▶ _WORK INSTRUCTIONS_:
Begin with the line below holding "Euro Size (574, 376)" and go on through the line holding "セミナー情報 (1163, 2158)", duplicating each line exactly and leaving out pictures.

*** Opening MATERIAL PROVIDED ***

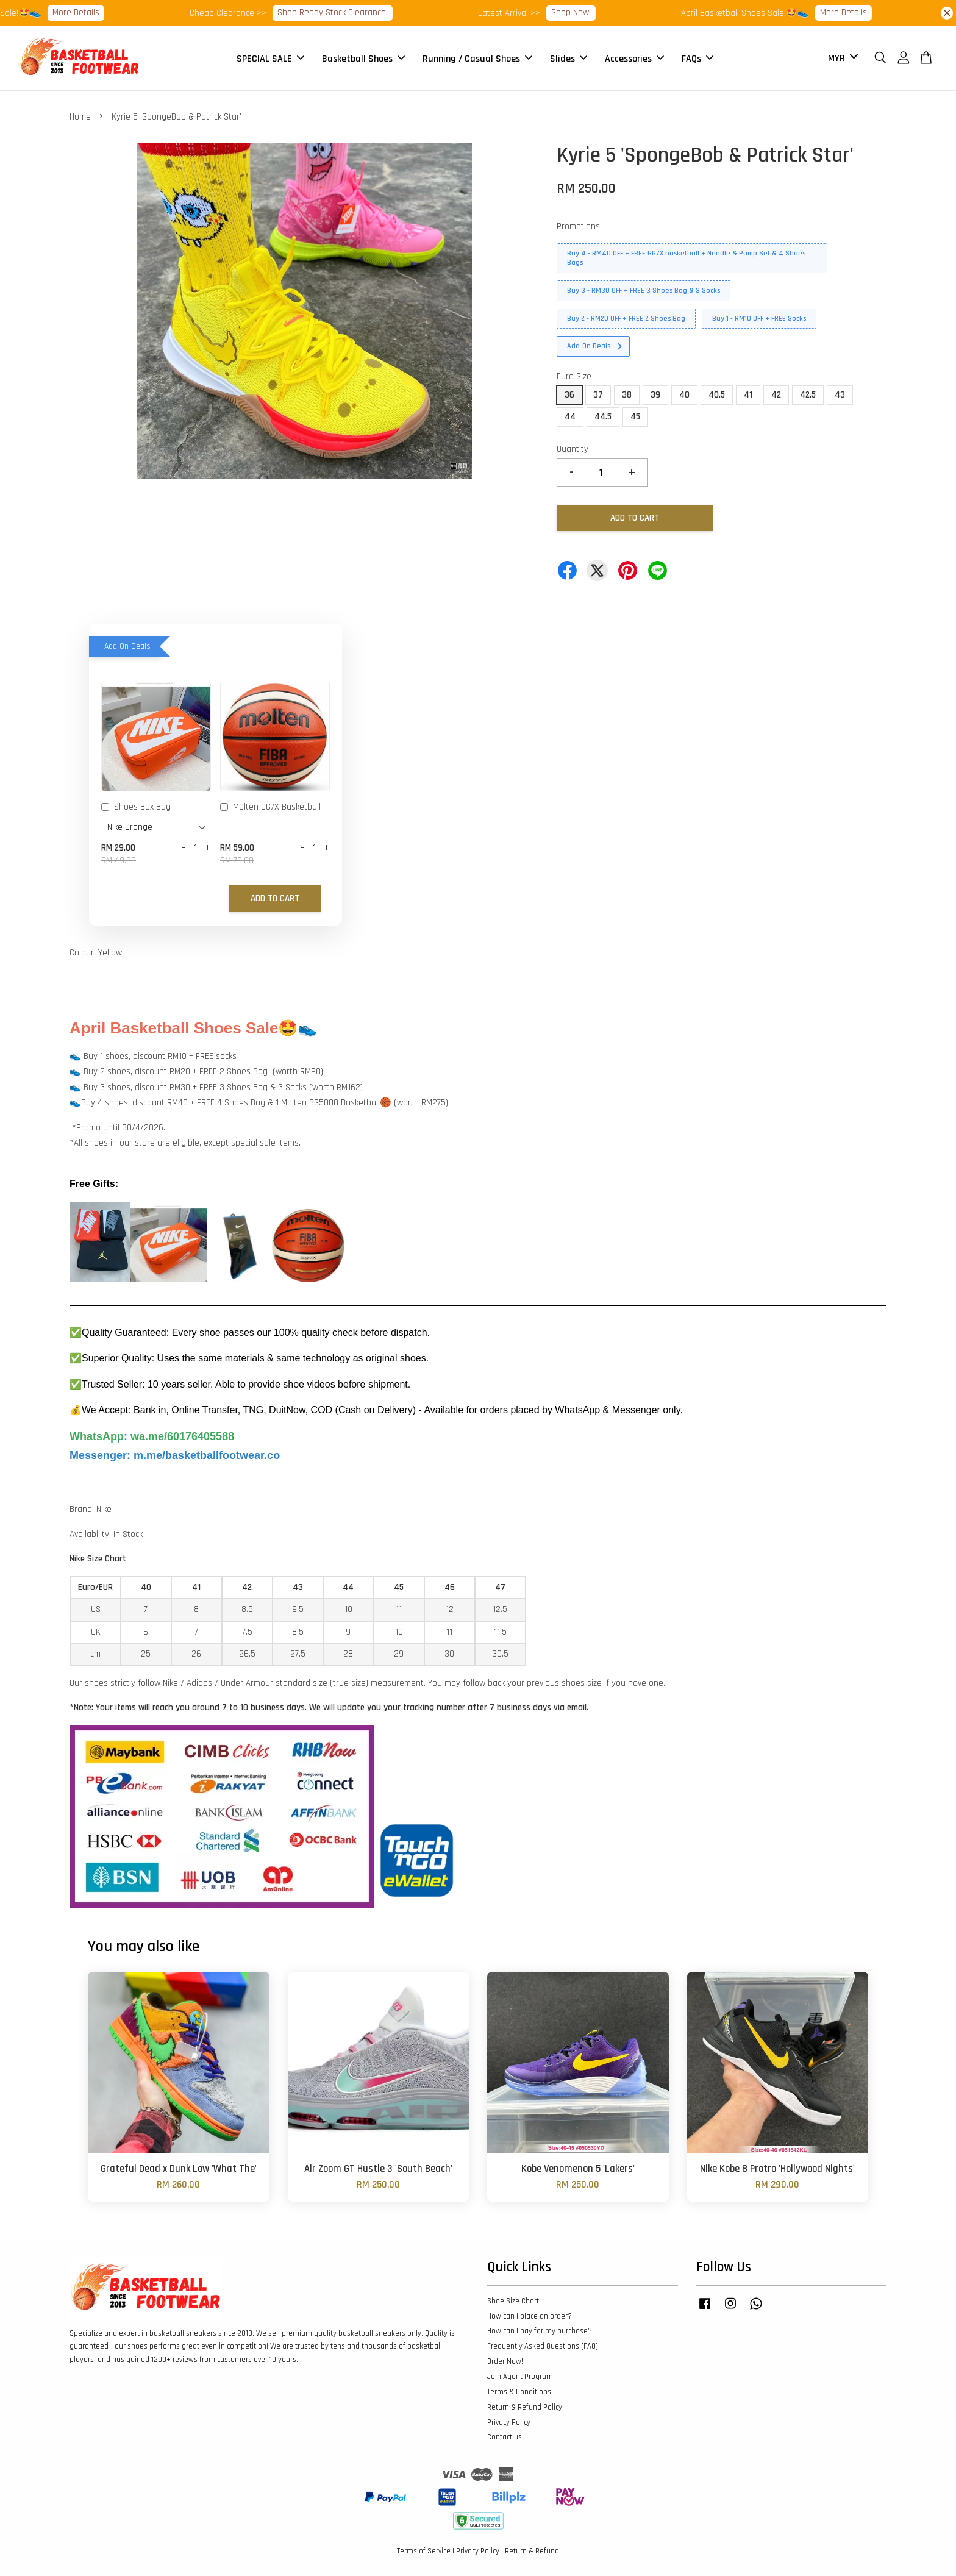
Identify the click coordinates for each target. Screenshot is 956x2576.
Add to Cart (275, 898)
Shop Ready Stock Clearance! (351, 12)
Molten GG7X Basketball (270, 808)
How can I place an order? (529, 2316)
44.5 (603, 417)
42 (776, 395)
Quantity (572, 449)
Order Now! (505, 2361)
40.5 (716, 395)
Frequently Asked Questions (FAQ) (542, 2346)
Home (80, 117)
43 (840, 395)
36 (569, 395)
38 (627, 395)
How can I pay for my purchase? (539, 2331)
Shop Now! (589, 12)
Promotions (578, 226)
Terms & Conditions (519, 2392)
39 (655, 395)
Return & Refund (532, 2551)
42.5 (808, 395)
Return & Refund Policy (524, 2407)
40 (684, 395)
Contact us (504, 2437)
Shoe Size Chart (513, 2301)
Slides (568, 58)
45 (635, 417)
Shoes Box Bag (136, 808)
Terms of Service (424, 2551)
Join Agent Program (520, 2377)
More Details (94, 12)
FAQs (697, 58)
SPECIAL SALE (270, 58)
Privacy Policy (508, 2422)
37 (598, 395)
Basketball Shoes (363, 58)
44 (570, 417)
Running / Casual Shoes (477, 58)
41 (748, 395)
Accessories (634, 58)
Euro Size (574, 376)
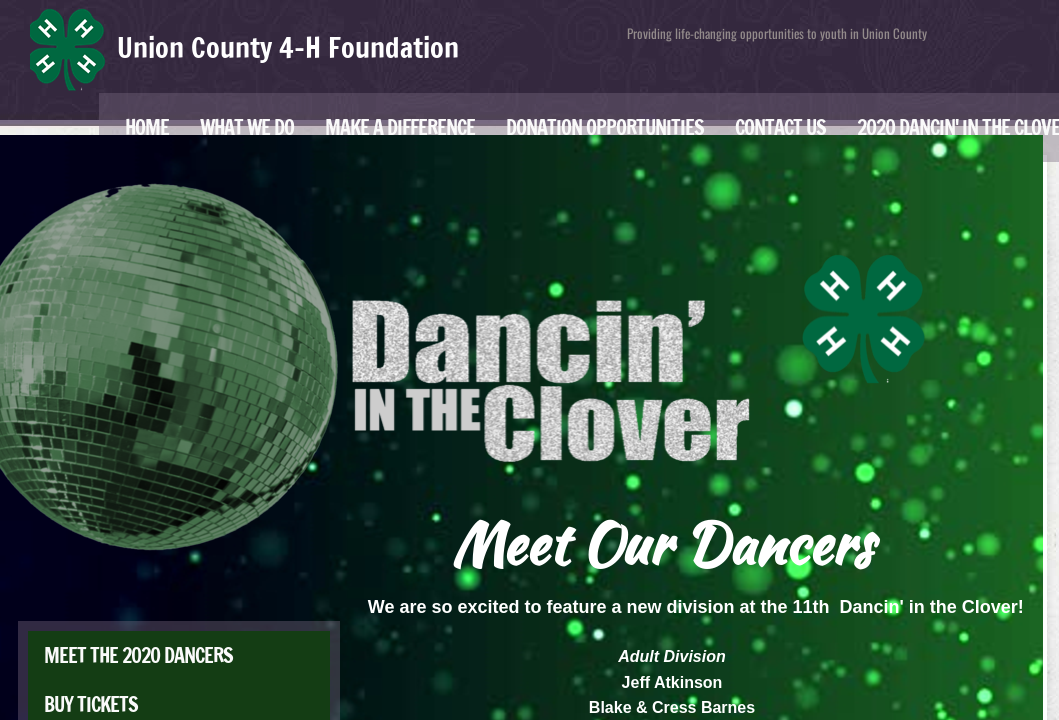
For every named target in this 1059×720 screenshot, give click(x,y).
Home (147, 127)
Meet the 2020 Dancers (138, 655)
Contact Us (780, 127)
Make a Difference (400, 127)
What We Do (247, 127)
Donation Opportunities (605, 127)
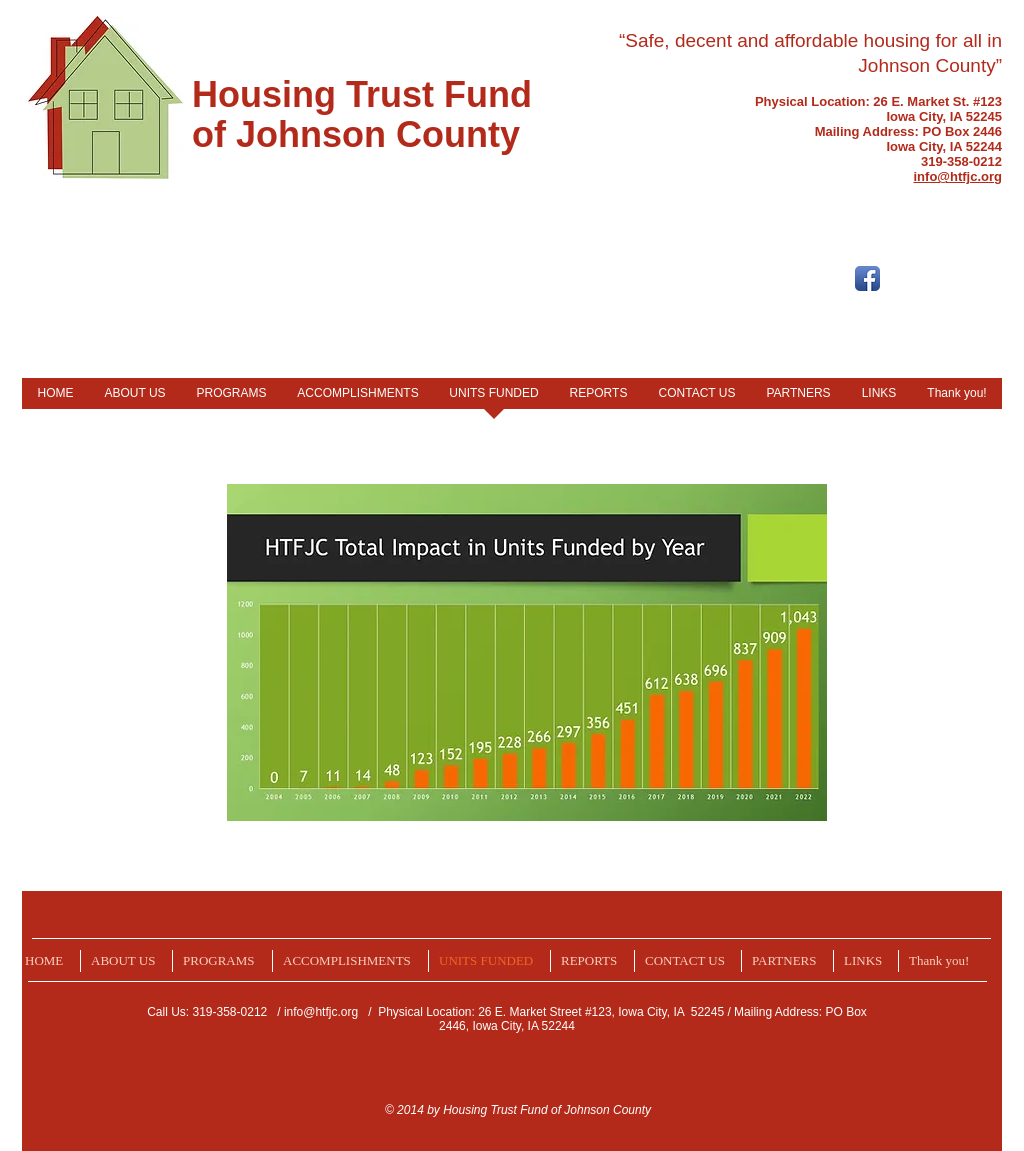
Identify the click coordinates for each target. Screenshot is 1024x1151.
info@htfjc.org (321, 1012)
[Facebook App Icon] (867, 278)
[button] (126, 961)
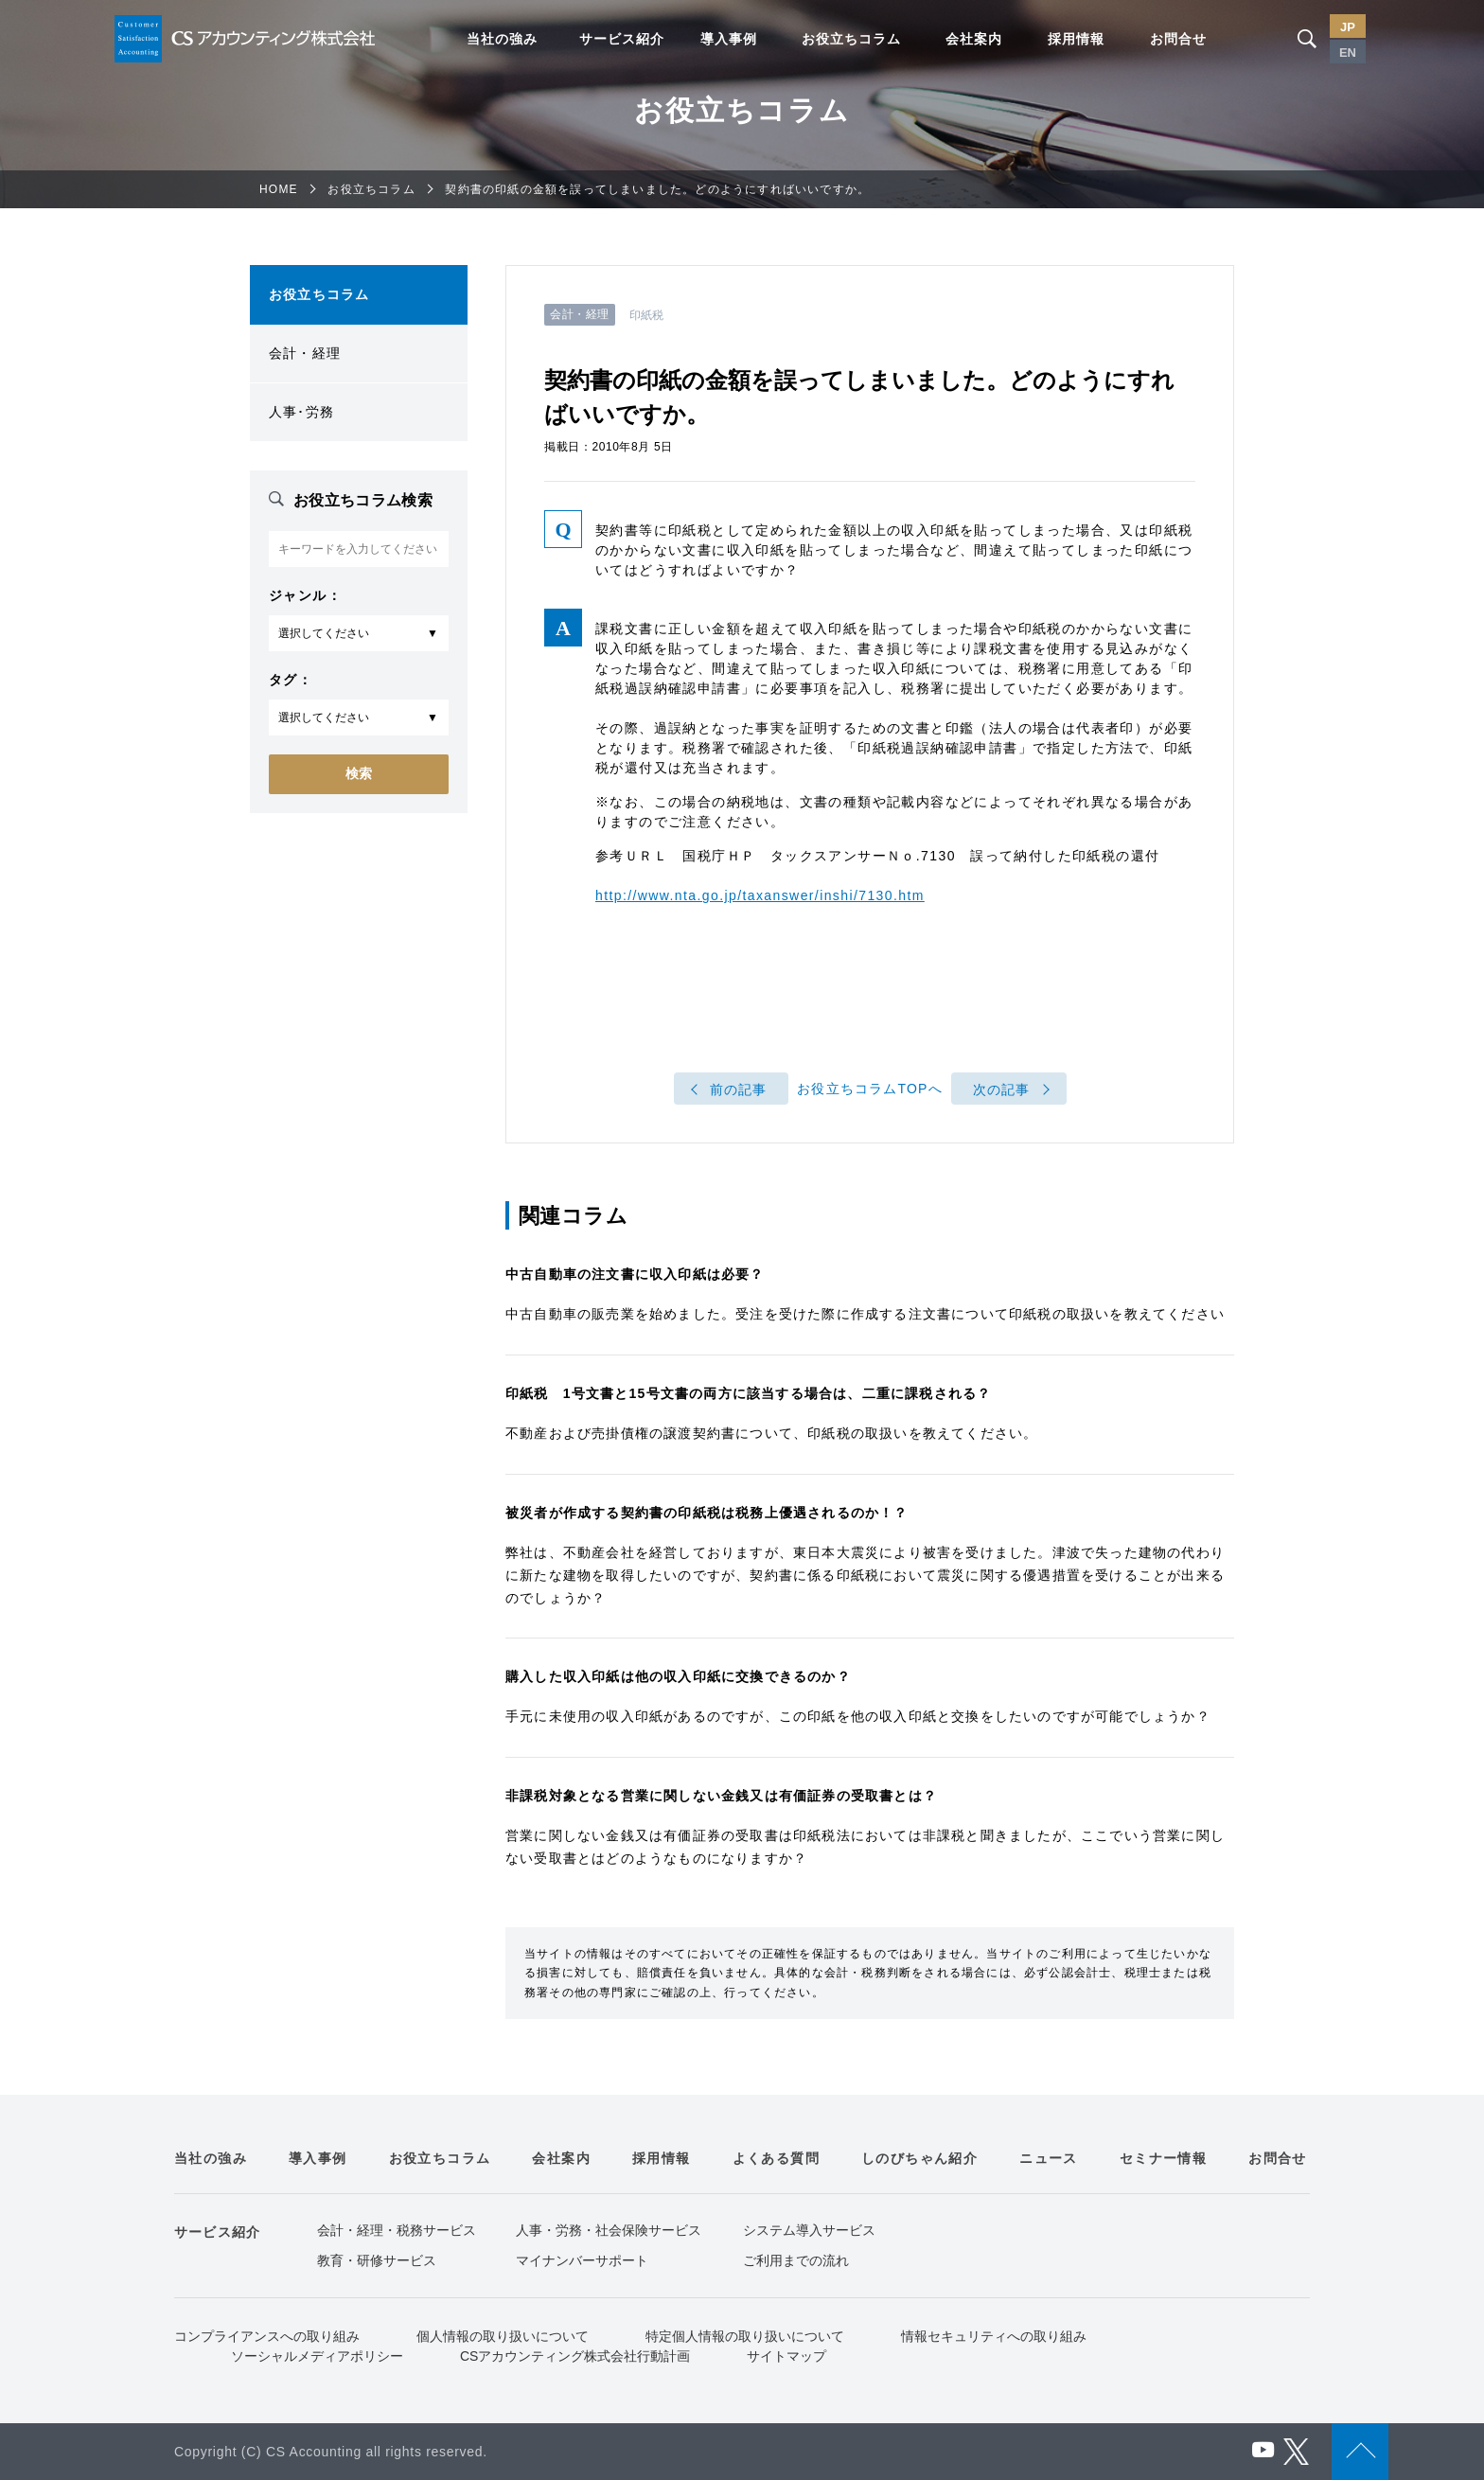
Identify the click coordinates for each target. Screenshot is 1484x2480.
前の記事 (739, 1089)
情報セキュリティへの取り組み (993, 2336)
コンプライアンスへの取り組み (267, 2336)
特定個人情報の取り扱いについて (744, 2336)
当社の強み (502, 38)
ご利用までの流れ (796, 2260)
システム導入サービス (809, 2230)
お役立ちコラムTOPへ (870, 1089)
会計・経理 (305, 353)
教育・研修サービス (376, 2260)
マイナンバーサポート (582, 2260)
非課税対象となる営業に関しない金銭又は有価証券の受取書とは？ (721, 1795)
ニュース (1048, 2158)
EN (1347, 52)
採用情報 (1076, 38)
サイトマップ (786, 2356)
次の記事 (1002, 1089)
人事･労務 (301, 411)
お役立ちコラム (851, 38)
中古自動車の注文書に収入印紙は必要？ (635, 1274)
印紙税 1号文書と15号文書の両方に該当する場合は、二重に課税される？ (748, 1393)
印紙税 (646, 315)
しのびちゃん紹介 (919, 2158)
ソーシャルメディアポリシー (317, 2356)
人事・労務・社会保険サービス (608, 2230)
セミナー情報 (1163, 2158)
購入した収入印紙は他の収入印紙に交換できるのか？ (678, 1676)
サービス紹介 (621, 38)
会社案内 (973, 38)
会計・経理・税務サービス (396, 2230)
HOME (278, 189)
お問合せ (1178, 38)
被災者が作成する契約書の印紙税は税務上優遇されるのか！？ (707, 1512)
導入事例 (728, 38)
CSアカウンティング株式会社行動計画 (575, 2356)
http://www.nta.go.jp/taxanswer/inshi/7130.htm (760, 895)
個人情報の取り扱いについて (502, 2336)
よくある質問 (776, 2158)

*** Closing MATERIAL PROVIDED ***

▶ _TASK ANSWER_:
Euro Size (574, 376)
For every named target in this 1059×720 screenshot, give click(x,y).
Home (147, 127)
Meet the 2020 Dancers (138, 655)
Contact Us (780, 127)
Make a Difference (400, 127)
What We Do (247, 127)
Donation Opportunities (605, 127)
Identify the click coordinates for each target. Screenshot is 1024x1151.
info@htfjc.org (321, 1012)
[Facebook App Icon] (867, 278)
[button] (126, 961)
Identify the click coordinates for each target. Screenshot is 1484x2480.
前の記事 (739, 1089)
情報セキュリティへの取り組み (993, 2336)
コンプライアンスへの取り組み (267, 2336)
特定個人情報の取り扱いについて (744, 2336)
当社の強み (502, 38)
ご利用までの流れ (796, 2260)
システム導入サービス (809, 2230)
お役立ちコラムTOPへ (870, 1089)
会計・経理 (305, 353)
教育・研修サービス (376, 2260)
マイナンバーサポート (582, 2260)
非課税対象となる営業に関しない金銭又は有価証券の受取書とは？ (721, 1795)
ニュース (1048, 2158)
EN (1347, 52)
採用情報 (1076, 38)
サイトマップ (786, 2356)
次の記事 (1002, 1089)
人事･労務 (301, 411)
お役立ちコラム (851, 38)
中古自動車の注文書に収入印紙は必要？ (635, 1274)
印紙税 1号文書と15号文書の両方に該当する場合は、二重に課税される？ (748, 1393)
印紙税 (646, 315)
しのびちゃん紹介 (919, 2158)
ソーシャルメディアポリシー (317, 2356)
人事・労務・社会保険サービス (608, 2230)
セミナー情報 (1163, 2158)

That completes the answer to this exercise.